Savell, Williams, Cox & Angel v. Coddington

335 S.E.2d 436 | Ga. Ct. App. | 1985

176 Ga. App. 179 (1985)
335 S.E.2d 436

SAVELL, WILLIAMS, COX & ANGEL et al.
v.
CODDINGTON.

70852.

Court of Appeals of Georgia.

Decided September 9, 1985.
Rehearing Denied September 24, 1985.

Glenn Frick, Sue K. A. Nichols, for appellants.

E. T. Hendon, Herbert O. Edwards, for appellee.

BANKE, Chief Judge.

We granted this interlocutory appeal to determine whether the *180 trial court erred in refusing to grant summary judgment to the defendants in an action by the plaintiff, Dr. Coddington, to recover damages for malicious use of process, intentional infliction of emotional distress and legal malpractice.

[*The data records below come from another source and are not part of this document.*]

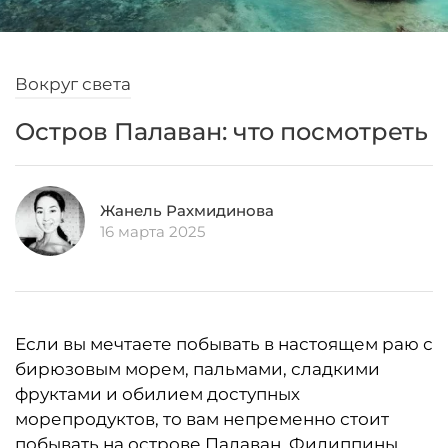
Вокруг света
Остров Палаван: что посмотреть
Жанель Рахмидинова
16 марта 2025
Если вы мечтаете побывать в настоящем раю с
бирюзовым морем, пальмами, сладкими
фруктами и обилием доступных
морепродуктов, то вам непременно стоит
побывать на острове Палаван, Филиппины.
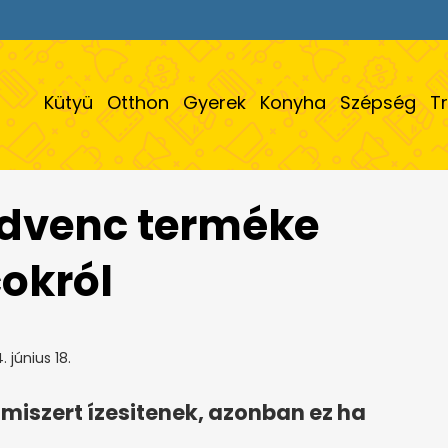
Kütyü
Otthon
Gyerek
Konyha
Szépség
T
dvenc terméke
cokról
 június 18.
miszert ízesitenek, azonban ez ha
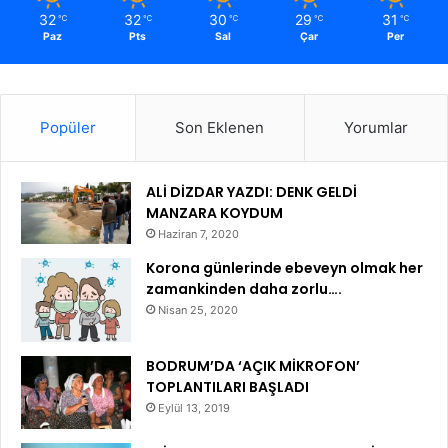
32
32
30
29
31
℃
℃
℃
℃
℃
Paz
Pts
Sal
Çar
Per
Popüler
Son Eklenen
Yorumlar
ALİ DİZDAR YAZDI: DENK GELDİ
MANZARA KOYDUM
Haziran 7, 2020
Korona günlerinde ebeveyn olmak her
zamankinden daha zorlu….
Nisan 25, 2020
BODRUM’DA ‘AÇIK MİKROFON’
TOPLANTILARI BAŞLADI
Eylül 13, 2019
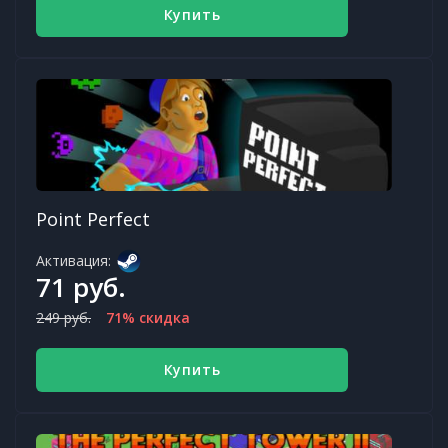
Купить
Point Perfect
Активация:
71 руб.
249 руб.
71% скидка
Купить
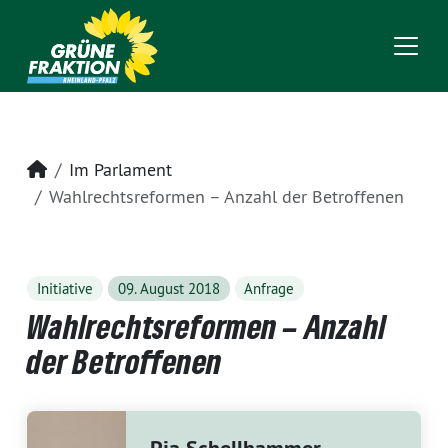
Startseite
Im Parlament
Wahlrechtsreformen – Anzahl der Betroffenen
Initiative
09. August 2018
Anfrage
Wahlrechtsreformen – Anzahl
der Betroffenen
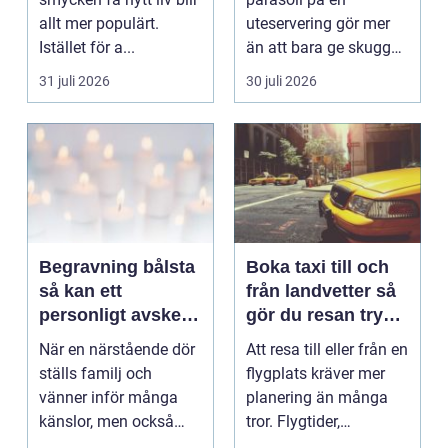
allt mer populärt.
uteservering gör mer
Istället för a...
än att bara ge skugga.
Det påverkar hur länge
31 juli 2026
30 juli 2026
gäs...
Begravning bålsta
Boka taxi till och
så kan ett
från landvetter så
personligt avsked
gör du resan trygg
formas
och smidig
När en närstående dör
Att resa till eller från en
ställs familj och
flygplats kräver mer
vänner inför många
planering än många
känslor, men också
tror. Flygtider,
praktiska beslut. En b...
packning, säker...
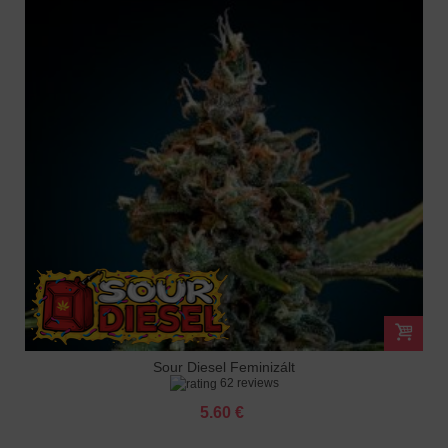
Sour Diesel Feminizált
62 reviews
5.60 €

The defendants are a law firm, its individual members, and a client who had been represented by the firm in a previous medical malpractice action in which Dr. Coddington and two other doctors were named as defendants. The earlier suit was originally filed in the Superior Court of Fulton County in 1976. In 1981, it was voluntarily dismissed and refiled in DeKalb County, where it was voluntarily dismissed in 1982. The trial court, concluding that the existence of an attorney-client relationship is the sine qua non of a legal malpractice claim, granted the defendants' motion for summary judgment with respect to that count of the complaint. This appeal is from the court's failure to grant the motion with respect to the remaining counts.

In support of the motion, the defendants submitted affidavits from Richard Carter (the plaintiff in the previous malpractice action) and Henry Angel of the law firm. Carter stated that after being treated by Dr. Coddington and the other doctors named as defendants in the earlier suit, he suffered chronic renal failure which he honestly believed resulted from improper diagnosis and treatment and that he conveyed this information to the law firm. Attorney Angel averred in his affidavit that he had investigated the claim by consulting with a physician at Emory University and that, based on his investigation, he and other members of the firm strongly believed that a cause of action existed against Coddington and the other doctors named in the former suit as co-defendants. Held:

1. In Georgia, the elements of an action for malicious use of process are (1) lack of probable cause in causing the process to issue, (2) malice (which may be inferred from a total lack of probable cause), and (3) termination of the underlying proceeding in favor of the defendant. See American Plan Corp. v. Beckham, 125 Ga. App. 416 (2) (3) (188 SE2d 151) (1972). The defendants' affidavits in the present case adequately refute the plaintiff's allegations of malice and lack of probable cause; and the only other evidence before the court on these issues was the plaintiff's own deposition testimony to the effect that because he had not been guilty of medical malpractice there could have been no basis for the suit against him. This testimony does not create a material issue of fact with respect to the issues of malice and probable cause, and we consequently hold that the defendants were entitled to summary judgment with respect to the allegations of malicious use of process. See generally Big Chief Truck Lines v. Thaxton, 155 Ga. App. 233 (270 SE2d 399) (1980).

2. In order to sustain a cause of action for intentional infliction of emotional distress, a plaintiff must show that "defendant's actions *181 were so terrifying or insulting as naturally to humiliate, embarrass or frighten [him] . . . The behavior attributed to the [defendants] in this case cannot reasonably be characterized as humiliating, insulting, or terrifying, being confined, as it was, to the preparation and filing of legal pleadings." Georgia Power Co. v. Johnson, 155 Ga. App. 862, 863 (274 SE2d 17) (1980). See also East River Savings Bank v. Steele, 169 Ga. App. 9 (311 SE2d 189) (1983). It follows that the defendants' motion for summary judgment should have been granted in its entirety.

Judgment reversed. McMurray, P. J., and Benham, J., concur.